3 January 2019

Stay of Cancellation of Child Care Benefit Approval 2: Galaxy Day Care Pty Ltd and Secretary, Department of Education and Training

This is a further case involving Galaxy Day Care Pty Ltd in its attempts to stay (put on hold) the decision of the Department to cancel its childcare benefit approval. 

This case was heard by the Australian Administrative Appeals Tribunal and involved an application for the stay of a decision made by the Department of Education and Training (the Respondent) to cancel the registration of Galaxy Day Care Pty Ltd (the Applicant) as a provider of childcare services under the A New Tax System (Family Assistance)(Administration) Act 1999 (Cth). The stay was being sought to enable it to be paid childcare benefits until the decision was reviewed by the Tribunal.
On 2 October 2018 the Department cancelled Galaxy's approval. Galaxy appealed to the Federal Court for a stay of that decision on 8 October 2018 and also made an application to the Respondent for an internal review of their decision on 10 October 2018. The Federal Court granted a stay until 22 November 2018 in order to provide time for the internal review to be conducted (see my previous blog post). On 21 November 2018 the Department notified the Galaxy that its internal review had resulted in an affirmation of the original cancellation decision. The approval was cancelled on a number of grounds  by the Department (as stated by the Tribunal):
The basis of the cancellation decision lies in the Respondent having found the Applicant to be seriously non-compliant, and indeed misleading, in its reporting of its activities under section 219N of the Act; making false claims for payment of child care benefits and breaching the ratio requirements of educators to children. It found these breaches to have taken place over a lengthy period from July 2017 to April 2018.These breaches were numerous, including 112 occasions when the Applicant made inaccurate claims that services were provided by educators who were overseas at the time of reported sessions; 118 where children were overseas and 210 where children were no longer in receipt of the Applicant’s services.
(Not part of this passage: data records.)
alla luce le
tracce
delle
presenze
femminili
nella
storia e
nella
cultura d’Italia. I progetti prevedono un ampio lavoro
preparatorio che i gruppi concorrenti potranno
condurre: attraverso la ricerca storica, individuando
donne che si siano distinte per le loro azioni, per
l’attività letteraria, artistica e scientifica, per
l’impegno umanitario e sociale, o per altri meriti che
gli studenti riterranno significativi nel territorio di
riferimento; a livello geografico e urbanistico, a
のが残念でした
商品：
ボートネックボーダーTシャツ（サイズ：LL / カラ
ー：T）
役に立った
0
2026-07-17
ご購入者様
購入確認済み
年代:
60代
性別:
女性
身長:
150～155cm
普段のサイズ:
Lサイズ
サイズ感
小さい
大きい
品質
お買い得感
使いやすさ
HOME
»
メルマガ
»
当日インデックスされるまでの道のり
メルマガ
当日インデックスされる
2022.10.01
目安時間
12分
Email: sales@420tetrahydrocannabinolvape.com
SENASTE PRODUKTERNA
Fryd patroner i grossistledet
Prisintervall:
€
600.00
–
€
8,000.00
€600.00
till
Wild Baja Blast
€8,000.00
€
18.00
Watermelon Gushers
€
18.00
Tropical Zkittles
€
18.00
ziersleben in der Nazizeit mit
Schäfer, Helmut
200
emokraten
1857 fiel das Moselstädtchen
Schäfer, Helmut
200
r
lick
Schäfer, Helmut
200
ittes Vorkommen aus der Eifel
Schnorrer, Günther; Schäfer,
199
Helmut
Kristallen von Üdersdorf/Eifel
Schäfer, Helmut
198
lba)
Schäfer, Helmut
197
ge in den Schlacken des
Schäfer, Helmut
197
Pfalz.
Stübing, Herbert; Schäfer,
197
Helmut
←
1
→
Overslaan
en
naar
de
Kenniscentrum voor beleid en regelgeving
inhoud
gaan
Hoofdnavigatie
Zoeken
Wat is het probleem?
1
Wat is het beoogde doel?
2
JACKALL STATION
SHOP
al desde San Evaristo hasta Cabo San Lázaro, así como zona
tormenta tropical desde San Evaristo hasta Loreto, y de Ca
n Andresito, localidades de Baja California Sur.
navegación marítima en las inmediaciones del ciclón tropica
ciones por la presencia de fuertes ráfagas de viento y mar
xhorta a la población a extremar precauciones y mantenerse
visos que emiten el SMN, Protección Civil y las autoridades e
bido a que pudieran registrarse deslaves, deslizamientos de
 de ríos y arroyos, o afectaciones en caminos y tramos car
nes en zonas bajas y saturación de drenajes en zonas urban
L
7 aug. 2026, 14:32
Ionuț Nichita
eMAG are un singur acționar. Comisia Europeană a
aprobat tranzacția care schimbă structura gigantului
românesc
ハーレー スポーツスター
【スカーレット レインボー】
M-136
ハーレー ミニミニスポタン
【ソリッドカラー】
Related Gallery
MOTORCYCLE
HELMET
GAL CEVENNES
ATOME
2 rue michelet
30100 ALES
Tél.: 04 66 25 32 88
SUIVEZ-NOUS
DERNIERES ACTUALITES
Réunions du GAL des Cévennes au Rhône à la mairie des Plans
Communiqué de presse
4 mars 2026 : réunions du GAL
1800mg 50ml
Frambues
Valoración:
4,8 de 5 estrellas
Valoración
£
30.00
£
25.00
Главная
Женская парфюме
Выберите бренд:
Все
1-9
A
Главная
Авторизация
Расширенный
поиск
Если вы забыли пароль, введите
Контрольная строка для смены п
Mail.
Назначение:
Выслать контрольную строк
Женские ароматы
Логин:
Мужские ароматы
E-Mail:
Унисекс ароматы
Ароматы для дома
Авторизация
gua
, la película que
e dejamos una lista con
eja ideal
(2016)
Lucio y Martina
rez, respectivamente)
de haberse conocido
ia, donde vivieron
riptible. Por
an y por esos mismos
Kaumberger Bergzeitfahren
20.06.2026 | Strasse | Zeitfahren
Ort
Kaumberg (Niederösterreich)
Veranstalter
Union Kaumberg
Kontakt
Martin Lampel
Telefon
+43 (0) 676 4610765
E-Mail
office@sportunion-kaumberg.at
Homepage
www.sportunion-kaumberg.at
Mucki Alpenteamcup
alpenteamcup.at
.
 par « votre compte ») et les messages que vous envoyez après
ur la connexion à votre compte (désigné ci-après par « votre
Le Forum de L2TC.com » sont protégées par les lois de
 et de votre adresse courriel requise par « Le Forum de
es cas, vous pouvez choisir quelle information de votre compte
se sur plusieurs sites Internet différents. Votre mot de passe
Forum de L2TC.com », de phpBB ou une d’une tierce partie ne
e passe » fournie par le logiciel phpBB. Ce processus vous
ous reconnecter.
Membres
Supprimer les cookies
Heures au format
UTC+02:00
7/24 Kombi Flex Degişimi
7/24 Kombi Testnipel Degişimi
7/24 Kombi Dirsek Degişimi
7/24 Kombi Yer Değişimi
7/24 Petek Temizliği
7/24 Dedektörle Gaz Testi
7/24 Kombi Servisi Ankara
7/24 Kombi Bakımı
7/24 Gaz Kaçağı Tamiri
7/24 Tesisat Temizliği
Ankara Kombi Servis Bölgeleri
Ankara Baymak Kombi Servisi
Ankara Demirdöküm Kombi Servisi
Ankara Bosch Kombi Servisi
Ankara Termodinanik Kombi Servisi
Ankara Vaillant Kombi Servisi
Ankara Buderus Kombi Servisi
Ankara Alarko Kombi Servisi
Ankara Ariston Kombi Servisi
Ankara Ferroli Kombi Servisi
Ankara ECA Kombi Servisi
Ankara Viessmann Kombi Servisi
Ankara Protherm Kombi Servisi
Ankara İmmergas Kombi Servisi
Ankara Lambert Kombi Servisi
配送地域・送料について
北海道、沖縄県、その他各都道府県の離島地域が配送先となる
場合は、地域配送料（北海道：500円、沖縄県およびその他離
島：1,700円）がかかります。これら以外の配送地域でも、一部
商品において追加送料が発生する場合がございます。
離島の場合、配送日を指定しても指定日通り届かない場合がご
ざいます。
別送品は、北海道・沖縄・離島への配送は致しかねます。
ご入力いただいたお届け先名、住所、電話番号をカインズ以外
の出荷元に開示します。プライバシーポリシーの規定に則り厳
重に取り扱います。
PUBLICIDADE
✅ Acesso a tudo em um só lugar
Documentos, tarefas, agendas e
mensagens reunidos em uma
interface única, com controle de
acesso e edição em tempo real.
There were some 700 further instances related to breaches of ratio requirements or misreporting resulting in overpayments of public money. (paras.20-1).
The Tribunal decided to not grant the stay, commenting:
Consideration of all the matters placed before the Tribunal must be undertaken in the light of the express purpose of s. 41(2) of the AAT Act which is that stays should be granted essentially “for the purpose of securing the effectiveness of the hearing and determination of the application for review” and the legitimate interests of other parties “affected by the review”.
The Tribunal is not persuaded that the granting of a stay in this instance is required in order to ensure that those express objectives are met. On the other hand it is persuaded that the Tribunal’s overall responsibility to promote “good government”, in this instance via protection of the public interest, weighs against a stay being granted. (paras.60-1).